You can also use the autocomplete type to index:

  • Fields whose value is an array of strings. To learn more, see How to Index the Elements of an Array.

  • String fields inside an array of documents indexed as the embeddedDocuments type.

Tip

If you have a large number of documents and a wide range of data against which you want to run Atlas Search queries using the autocomplete operator, building this index can take some time. Alternatively, you can create a separate index with only the autocomplete type to reduce the impact on other indexes and queries while the index builds.

To learn more, see Atlas Search Index Performance Considerations.

Atlas Search doesn't dynamically index fields of type autocomplete. You must use static mappings to index autocomplete fields.

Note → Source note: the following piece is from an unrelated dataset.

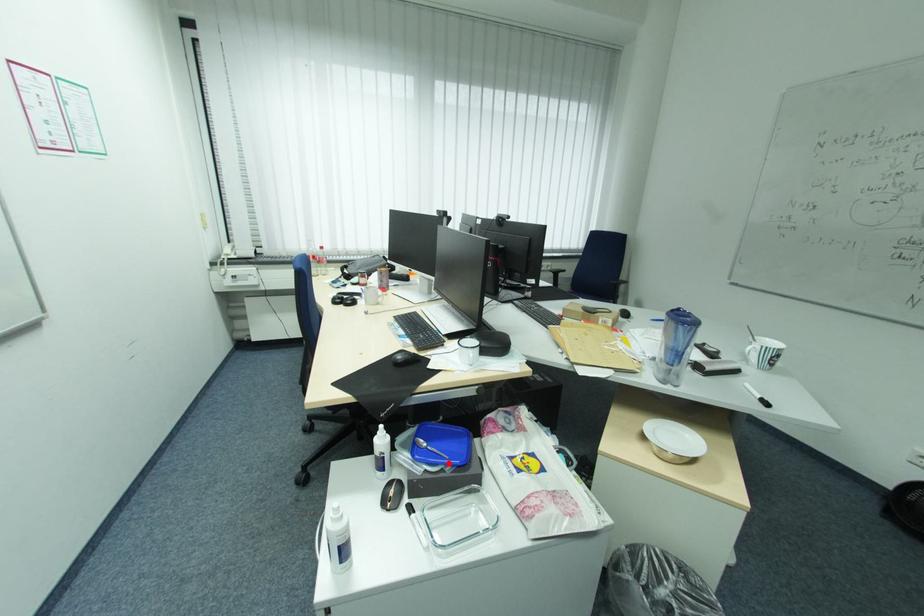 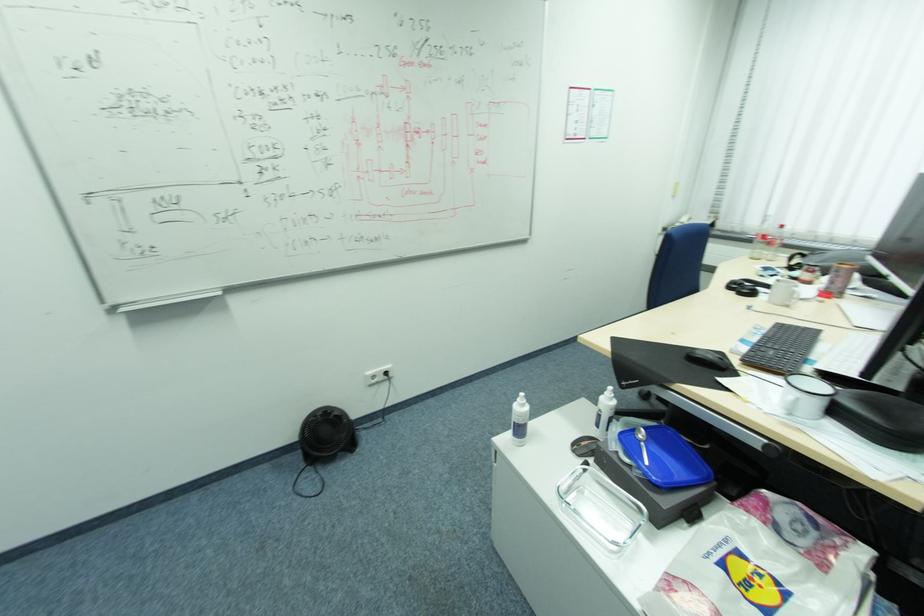 Locate, in the second image, the point that corresponds to the highlighted location in the first image.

You can use the Visual Editor or the JSON Editor in the Atlas UI to index fields of type autocomplete.

To define the index for the autocomplete type, choose your preferred configuration method in the Atlas UI and then select the database and collection.

  1. Click Refine Your Index to configure your index.

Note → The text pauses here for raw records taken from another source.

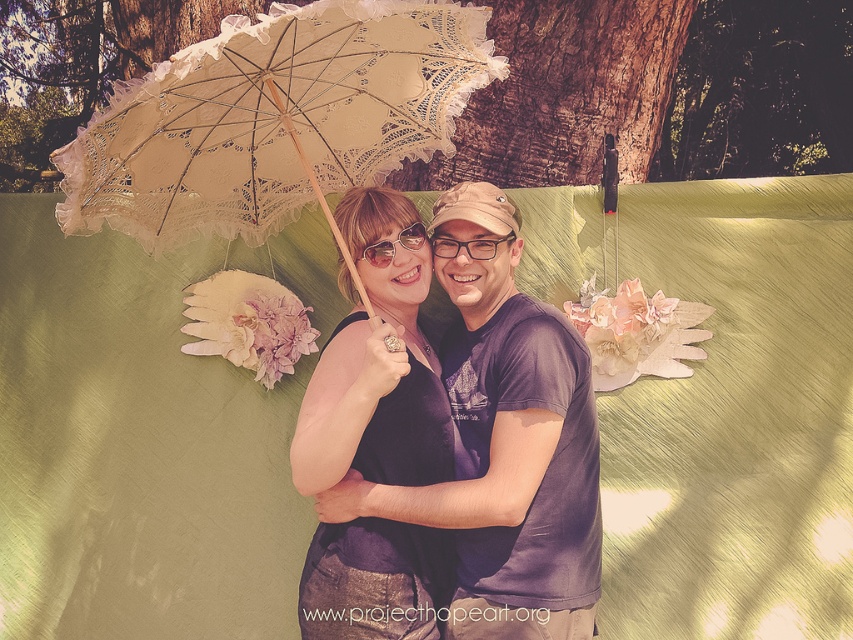 Question: In this image, where is brown textured tree trunk at upper center located relative to lace-covered beige umbrella at center?

Choices:
 (A) above
 (B) below

Answer: (A)

Question: Does purple cotton t-shirt at center come in front of matte black goggles at center?

Choices:
 (A) no
 (B) yes

Answer: (B)

Question: Among these objects, which one is farthest from the camera?

Choices:
 (A) purple cotton t-shirt at center
 (B) clear plastic glasses at center

Answer: (B)

Question: Which is farther from the matte black dress at center?

Choices:
 (A) brown textured tree trunk at upper center
 (B) purple cotton t-shirt at center
 (C) clear plastic glasses at center

Answer: (A)

Question: Which is farther from the purple cotton t-shirt at center?

Choices:
 (A) matte black goggles at center
 (B) matte black dress at center
 (C) lace-covered beige umbrella at center

Answer: (C)

Question: Can you confirm if brown textured tree trunk at upper center is bigger than matte black dress at center?

Choices:
 (A) no
 (B) yes

Answer: (A)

  2. In the Field Mappings section, click Add Field to open the Add Field Mapping window.

  3. Click Customized Configuration.

  4. Select the field to index from the Field Name dropdown.

    Note

    You can't index fields that contain the dollar ($) sign at the start of the field name.

    For field names that contain the term email or url, the Atlas Search Visual Editor recommends using a custom analyzer with the uaxUrlEmail tokenizer for indexing email addresses or URL values. Click Create urlEmailAnalyzer to create and apply the custom analyzer to the Autocomplete Properties for the field.

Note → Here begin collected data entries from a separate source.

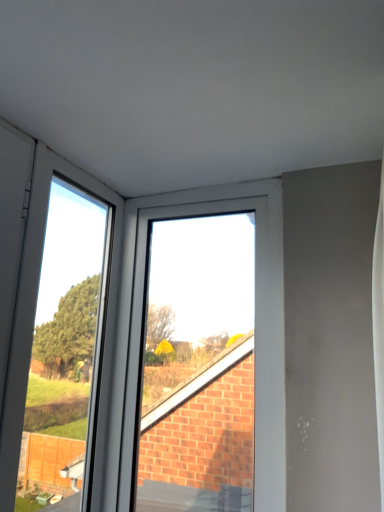 Question: From the image's perspective, is white plastic window at upper center positioned above or below transparent glass door at left?

Choices:
 (A) below
 (B) above

Answer: (A)

Question: From a real-world perspective, relative to transparent glass door at left, is white plastic window at upper center vertically above or below?

Choices:
 (A) above
 (B) below

Answer: (A)

Question: Is white plastic window at upper center wider or thinner than transparent glass door at left?

Choices:
 (A) wide
 (B) thin

Answer: (A)

Question: Which is correct: transparent glass door at left is inside white plastic window at upper center, or outside of it?

Choices:
 (A) outside
 (B) inside

Answer: (A)

Question: From the image's perspective, relative to white plastic window at upper center, is transparent glass door at left above or below?

Choices:
 (A) above
 (B) below

Answer: (A)

Question: Looking at their shapes, would you say transparent glass door at left is wider or thinner than white plastic window at upper center?

Choices:
 (A) thin
 (B) wide

Answer: (A)

Question: Relative to white plastic window at upper center, is transparent glass door at left in front or behind?

Choices:
 (A) behind
 (B) front

Answer: (B) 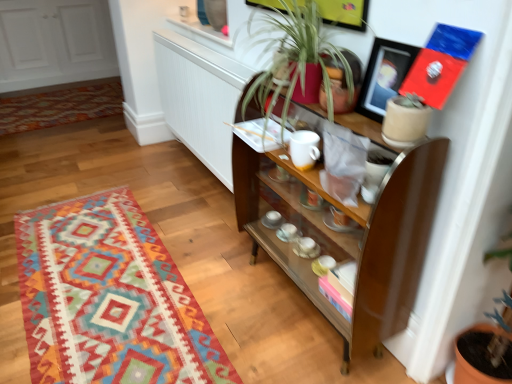 I want to click on free space below brown wooden shelf at center (from a real-world perspective), so click(293, 301). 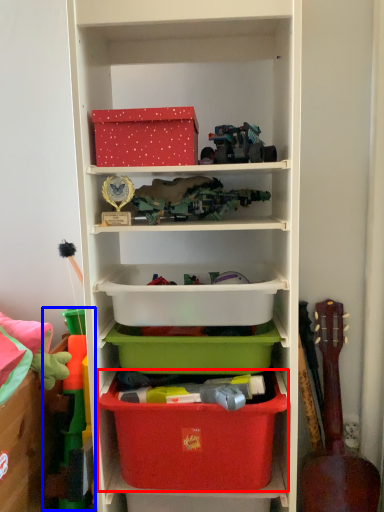 Question: Which of the following is the closest to the observer, storage box (highlighted by a red box) or toy (highlighted by a blue box)?

Choices:
 (A) storage box
 (B) toy

Answer: (A) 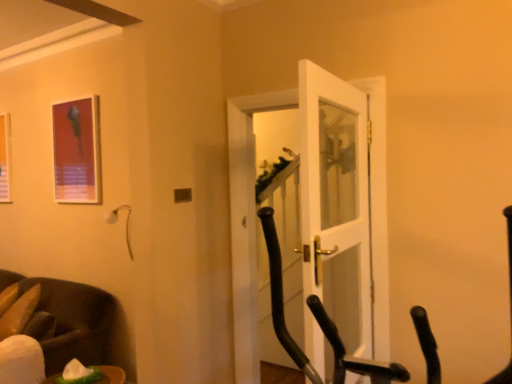 Question: Is dark brown leather chair at lower left located outside metallic frame at upper left, arranged as the first picture frame when viewed from the front?

Choices:
 (A) yes
 (B) no

Answer: (A)

Question: Is dark brown leather chair at lower left directly adjacent to metallic frame at upper left, which is counted as the second picture frame, starting from the back?

Choices:
 (A) no
 (B) yes

Answer: (A)

Question: Is the position of dark brown leather chair at lower left more distant than that of metallic frame at upper left, which ranks as the first picture frame in right-to-left order?

Choices:
 (A) no
 (B) yes

Answer: (A)

Question: Is dark brown leather chair at lower left facing away from metallic frame at upper left, which is counted as the second picture frame, starting from the back?

Choices:
 (A) no
 (B) yes

Answer: (A)

Question: Considering the relative sizes of dark brown leather chair at lower left and metallic frame at upper left, which is counted as the second picture frame, starting from the back, in the image provided, is dark brown leather chair at lower left bigger than metallic frame at upper left, which is counted as the second picture frame, starting from the back,?

Choices:
 (A) no
 (B) yes

Answer: (B)

Question: Does dark brown leather chair at lower left contain metallic frame at upper left, which is counted as the second picture frame, starting from the back?

Choices:
 (A) yes
 (B) no

Answer: (B)

Question: Is white glossy door at center oriented away from matte plastic picture frame at upper left, the 1th picture frame in the left-to-right sequence?

Choices:
 (A) yes
 (B) no

Answer: (B)

Question: Is white glossy door at center smaller than matte plastic picture frame at upper left, placed as the 2th picture frame when sorted from right to left?

Choices:
 (A) yes
 (B) no

Answer: (B)

Question: Considering the relative sizes of white glossy door at center and matte plastic picture frame at upper left, placed as the 2th picture frame when sorted from right to left, in the image provided, is white glossy door at center wider than matte plastic picture frame at upper left, placed as the 2th picture frame when sorted from right to left,?

Choices:
 (A) no
 (B) yes

Answer: (B)

Question: Can you confirm if white glossy door at center is positioned to the left of matte plastic picture frame at upper left, placed as the 2th picture frame when sorted from right to left?

Choices:
 (A) yes
 (B) no

Answer: (B)

Question: From a real-world perspective, is white glossy door at center on top of matte plastic picture frame at upper left, the 1th picture frame in the left-to-right sequence?

Choices:
 (A) no
 (B) yes

Answer: (A)

Question: Would you say white glossy door at center is a long distance from matte plastic picture frame at upper left, the 1th picture frame in the left-to-right sequence?

Choices:
 (A) yes
 (B) no

Answer: (A)

Question: Is metallic frame at upper left, which is counted as the second picture frame, starting from the back, to the left of dark brown leather chair at lower left from the viewer's perspective?

Choices:
 (A) yes
 (B) no

Answer: (B) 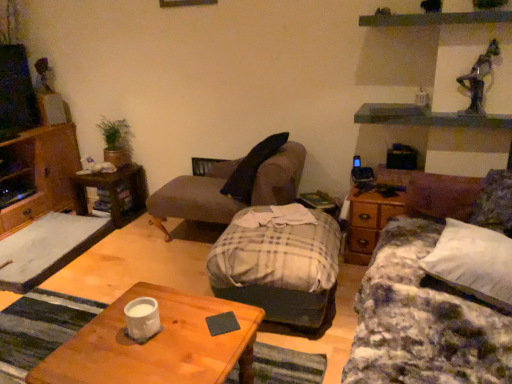 Where is `vacant space underneath green leafy plant at upper left (from a real-world perspective)`? The image size is (512, 384). vacant space underneath green leafy plant at upper left (from a real-world perspective) is located at coordinates (121, 166). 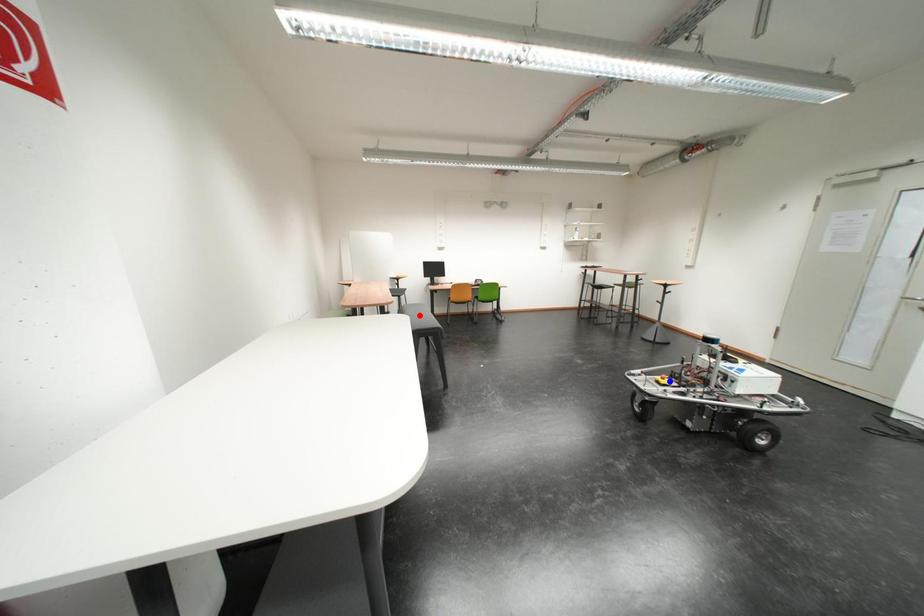 Question: Two points are marked on the image. Which point is closer to the camera?

Choices:
 (A) Blue point is closer.
 (B) Red point is closer.

Answer: (A) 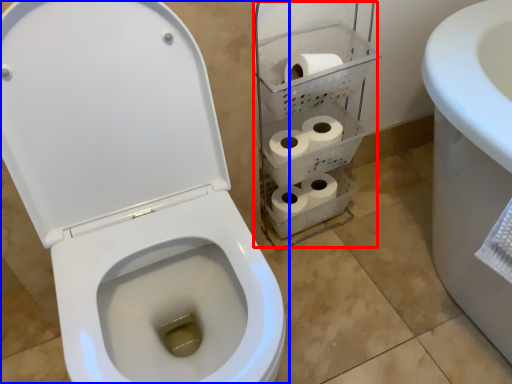 Question: Which object is further to the camera taking this photo, shelf (highlighted by a red box) or toilet (highlighted by a blue box)?

Choices:
 (A) shelf
 (B) toilet

Answer: (A)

  5. Click the Data Type dropdown and select Autocomplete.

  6. (Optional) Expand and configure the Token Properties for the field. To learn more, see Configure token Field Properties.

  7. Click Add.

The following is the JSON syntax for the autocomplete type. Replace the default index definition with the following. To learn more about the fields, see Field Properties.

1{
2 "mappings": {
3 "dynamic": true|false,
4 "fields": {
5 "<field-name>": {
6 "type": "autocomplete",
7 "analyzer": "<lucene-analyzer>",
8 "tokenization": "edgeGram|rightEdgeGram|nGram",
9 "minGrams": <2>,
10 "maxGrams": <15>,
11 "foldDiacritics": true|false
12 }
13 }
14 }
15}

The Atlas Search autocomplete type takes the following parameters:

Option
Type
Necessity
Description
Default

type

string

required

Human-readable label that identifies this field type. Value must be string.

analyzer

string

optional

Name of the analyzer to use with this autocomplete mapping. You can use any Atlas Search analyzer except the lucene.kuromoji language analyzer and the following custom analyzer tokenizers and token filters:

lucene.standard

maxGrams

int

optional

Maximum number of characters per indexed sequence. The value limits the character length of indexed tokens. When you search for terms longer than the maxGrams value, Atlas Search truncates the tokens to the maxGrams length.

15

minGrams

int

optional

Minimum number of characters per indexed sequence. We recommend 4 for the minimum value. A value that is less than 4 could impact performance because the size of the index can become very large. We recommend the default value of 2 for edgeGram only.

2

tokenization

enum

optional

Tokenization strategy to use when indexing the field for autocompletion. Value can be one of the following:

  • edgeGram - create indexable tokens, referred to as grams, from variable-length character sequences starting at the left side of the words as delimited by the analyzer used with this autocomplete mapping.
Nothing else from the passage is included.